Tuesday, February 3, 2009

Questions and comments

Re: Obama's stimulus

--It shouldn't be called a 'stimulus.' It should be called a government spending program, and conceptualized as a significant shift in the distribution of the country's wealth.

--I liked the first picture of the plan I saw, as laid out in the WSJ on January 15th. A lot of money to states, education, and infrastructure. To me it looks like a distribution of wealth in the direction that the American economy needs to re-balance things. The goals should be to push capital toward productive rather than merely financial activities, and create a viable middle-class of consumers.

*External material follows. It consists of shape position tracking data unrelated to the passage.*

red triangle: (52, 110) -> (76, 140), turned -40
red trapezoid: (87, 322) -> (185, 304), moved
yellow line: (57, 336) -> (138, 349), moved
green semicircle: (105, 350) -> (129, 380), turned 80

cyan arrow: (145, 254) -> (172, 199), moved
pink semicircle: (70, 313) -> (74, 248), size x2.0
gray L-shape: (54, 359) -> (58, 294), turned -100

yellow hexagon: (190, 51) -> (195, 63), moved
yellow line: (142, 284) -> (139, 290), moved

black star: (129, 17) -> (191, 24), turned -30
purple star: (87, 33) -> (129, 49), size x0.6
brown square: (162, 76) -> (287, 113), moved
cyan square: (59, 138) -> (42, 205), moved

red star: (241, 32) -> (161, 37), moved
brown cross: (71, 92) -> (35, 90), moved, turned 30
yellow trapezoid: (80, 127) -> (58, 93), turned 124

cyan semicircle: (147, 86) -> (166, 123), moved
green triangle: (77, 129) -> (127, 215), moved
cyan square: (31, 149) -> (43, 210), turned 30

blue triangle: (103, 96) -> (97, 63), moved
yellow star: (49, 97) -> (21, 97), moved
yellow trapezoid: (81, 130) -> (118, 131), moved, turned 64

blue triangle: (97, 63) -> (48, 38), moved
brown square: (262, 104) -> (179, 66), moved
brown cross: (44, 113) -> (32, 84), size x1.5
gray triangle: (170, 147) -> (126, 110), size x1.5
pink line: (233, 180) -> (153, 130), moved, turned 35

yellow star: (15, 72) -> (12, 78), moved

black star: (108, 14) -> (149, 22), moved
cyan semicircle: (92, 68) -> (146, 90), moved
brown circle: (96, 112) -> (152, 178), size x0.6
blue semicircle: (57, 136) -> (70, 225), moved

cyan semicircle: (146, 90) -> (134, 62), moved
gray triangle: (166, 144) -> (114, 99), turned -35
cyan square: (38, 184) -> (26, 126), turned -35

--A slightly worse plan than this first one will finally get passed. The Republicans are playing politics rather than giving good-faith arguments about the future of America. But probably we're all doing that, more or less.

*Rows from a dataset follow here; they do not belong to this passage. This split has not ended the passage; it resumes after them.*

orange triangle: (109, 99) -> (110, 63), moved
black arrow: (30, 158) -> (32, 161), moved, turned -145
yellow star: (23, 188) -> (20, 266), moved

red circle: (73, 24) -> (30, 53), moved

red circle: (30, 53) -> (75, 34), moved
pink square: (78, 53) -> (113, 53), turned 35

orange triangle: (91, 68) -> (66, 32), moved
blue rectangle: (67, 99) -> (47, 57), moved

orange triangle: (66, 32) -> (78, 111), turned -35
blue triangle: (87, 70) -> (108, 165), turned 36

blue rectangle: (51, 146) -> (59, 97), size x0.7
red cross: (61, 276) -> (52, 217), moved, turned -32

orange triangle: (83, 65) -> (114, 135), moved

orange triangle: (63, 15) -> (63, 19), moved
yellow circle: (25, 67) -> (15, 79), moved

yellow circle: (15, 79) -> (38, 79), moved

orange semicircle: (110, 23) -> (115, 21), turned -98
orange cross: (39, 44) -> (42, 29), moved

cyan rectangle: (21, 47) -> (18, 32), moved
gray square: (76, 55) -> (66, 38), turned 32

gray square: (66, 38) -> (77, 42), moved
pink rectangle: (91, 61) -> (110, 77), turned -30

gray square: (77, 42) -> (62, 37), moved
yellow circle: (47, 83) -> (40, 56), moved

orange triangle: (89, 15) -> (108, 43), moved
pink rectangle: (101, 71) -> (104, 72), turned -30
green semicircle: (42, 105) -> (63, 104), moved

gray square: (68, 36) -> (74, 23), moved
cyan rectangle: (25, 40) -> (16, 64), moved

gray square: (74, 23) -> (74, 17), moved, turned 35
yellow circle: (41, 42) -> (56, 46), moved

--We should pay for the spending program with a repeal of the Bush tax cuts, with the compromise to transition back to the Bush tax cuts within six to ten years, after necessary stabilization happens.

--Short of such new tax revenues, get ready for extremely high interest rates. The government remarkably resembles a broke entity, even though we all know it runs the world's printing presses.

--This contradiction interests me. If, by the design of the system, we have all the money we need at our fingertips, why do American banks, American consumers, and the American government appear to be broke?

--Does the world live by new rules? Does our liquidity crisis mark the end of the old system?

--How can we learn a new system, when we've barely begun to understand the old one?

--Or is the American consumer still king as soon as the world recession turns around?

If so, the old system remains. If not we live in a brave, new world of consumption, in which we are no longer the king, but a powerful entity among others.